Cotton is known as white gold and is the principal source of foreign exchange earnings in many countries. It contributes to the oil and seed sector as well as fiber industries  . Pakistan’s economy totally relies upon cotton production directly or indirectly   . Among the four cultivated species of cotton, Gossypium arboreum also called “true cotton”, is a specie native to the Indian sub- continent and presently used in introgressive breeding as a donor species for improving resistance to insect pests and disease especially CLCuD in upland cotton   . Since about 6000 BC, this crop has been present in Pakistan in a domesticated form and most of the biodiversity of this species occurs in this country  . G. arboreum is still grown on a small number of acres in Pakistan by small landholding farmers.
For sustainability and genetic improvement of a crop, genetic diversity can be defined as, “the amount of genetic variability among individuals of a population”. As information about genetic diversity among G. arboreum L. is scanty  , it is an area of interest.
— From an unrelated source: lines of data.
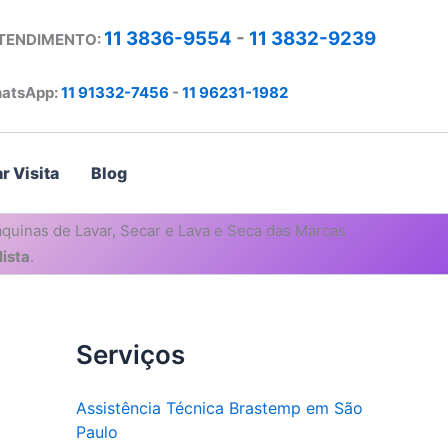
11 3836-9554
-
11 3832-9239
ATENDIMENTO:
atsApp:
11 91332-7456
-
11 96231-1982
r Visita
Blog
quinas de Lavar, Secar e Lava e Seca das Marcas
ista
.
Serviços
Assistência Técnica Brastemp em São
Paulo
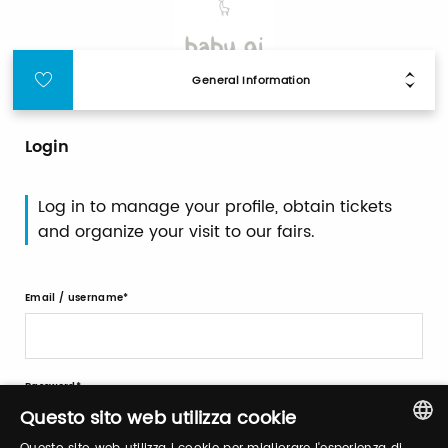
General Information
Login
Log in to manage your profile, obtain tickets
and organize your visit to our fairs.
Email / username
Password
Questo sito web utilizza cookie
G. arboreum L. has many favorable traits like drought tolerance, resistance to insect pests etc., which are not found in the G. hirsutum L.  . The understanding of genetic variation within and between the populations of G. arboreum L. is not only valuable to create a theoretical base for conserving the Asiatic cotton germplasm resources, but also to identify and improve desirable and ideal traits such as fiber quality and unique plant features that can be exploited for modern cotton production  .
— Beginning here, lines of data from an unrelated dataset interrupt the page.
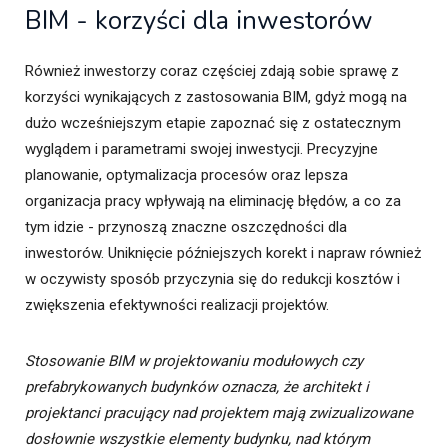
BIM - korzyści dla inwestorów
Również inwestorzy coraz częściej zdają sobie sprawę z
korzyści wynikających z zastosowania BIM, gdyż mogą na
dużo wcześniejszym etapie zapoznać się z ostatecznym
wyglądem i parametrami swojej inwestycji. Precyzyjne
planowanie, optymalizacja procesów oraz lepsza
organizacja pracy wpływają na eliminację błędów, a co za
tym idzie - przynoszą znaczne oszczędności dla
inwestorów. Uniknięcie późniejszych korekt i napraw również
w oczywisty sposób przyczynia się do redukcji kosztów i
zwiększenia efektywności realizacji projektów.
Stosowanie BIM w projektowaniu modułowych czy
prefabrykowanych budynków oznacza, że architekt i
projektanci pracujący nad projektem mają zwizualizowane
dosłownie wszystkie elementy budynku, nad którym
Pakistan is the fourth largest producer of cotton that has good fiber quality. However, due to some limiting factors including both biotic and abiotic stresses, its production has remained stagnant for the last two decades  . Among these, Cotton leaf curl disease (CLCuD) is one of the major limiting factors causing huge yield losses  . Many efforts have been made by the breeders to overcome this problem by developing resistance/tolerant varieties using different conventional breeding approaches, but these varieties become susceptible after two to three years due to mutations occurring in the viral strains causing CLCuD. Therefore, sufficient genetic variability, proper exploitation of the existing varieties through hybridization, polyploidy creation and introduction of new exotic germplasm are very important  .
The extent of genetic variation can be estimated using various biometrical techniques like principal component analysis   , cluster analysis  or Principal coordinate analysis  . Among these biometrical procedures, the main requirement of principal component analysis (PCA) is that each genotype can be assigned to only one group and it also reflects the significance of largest contributor to the total variability at each axis of differentiation  .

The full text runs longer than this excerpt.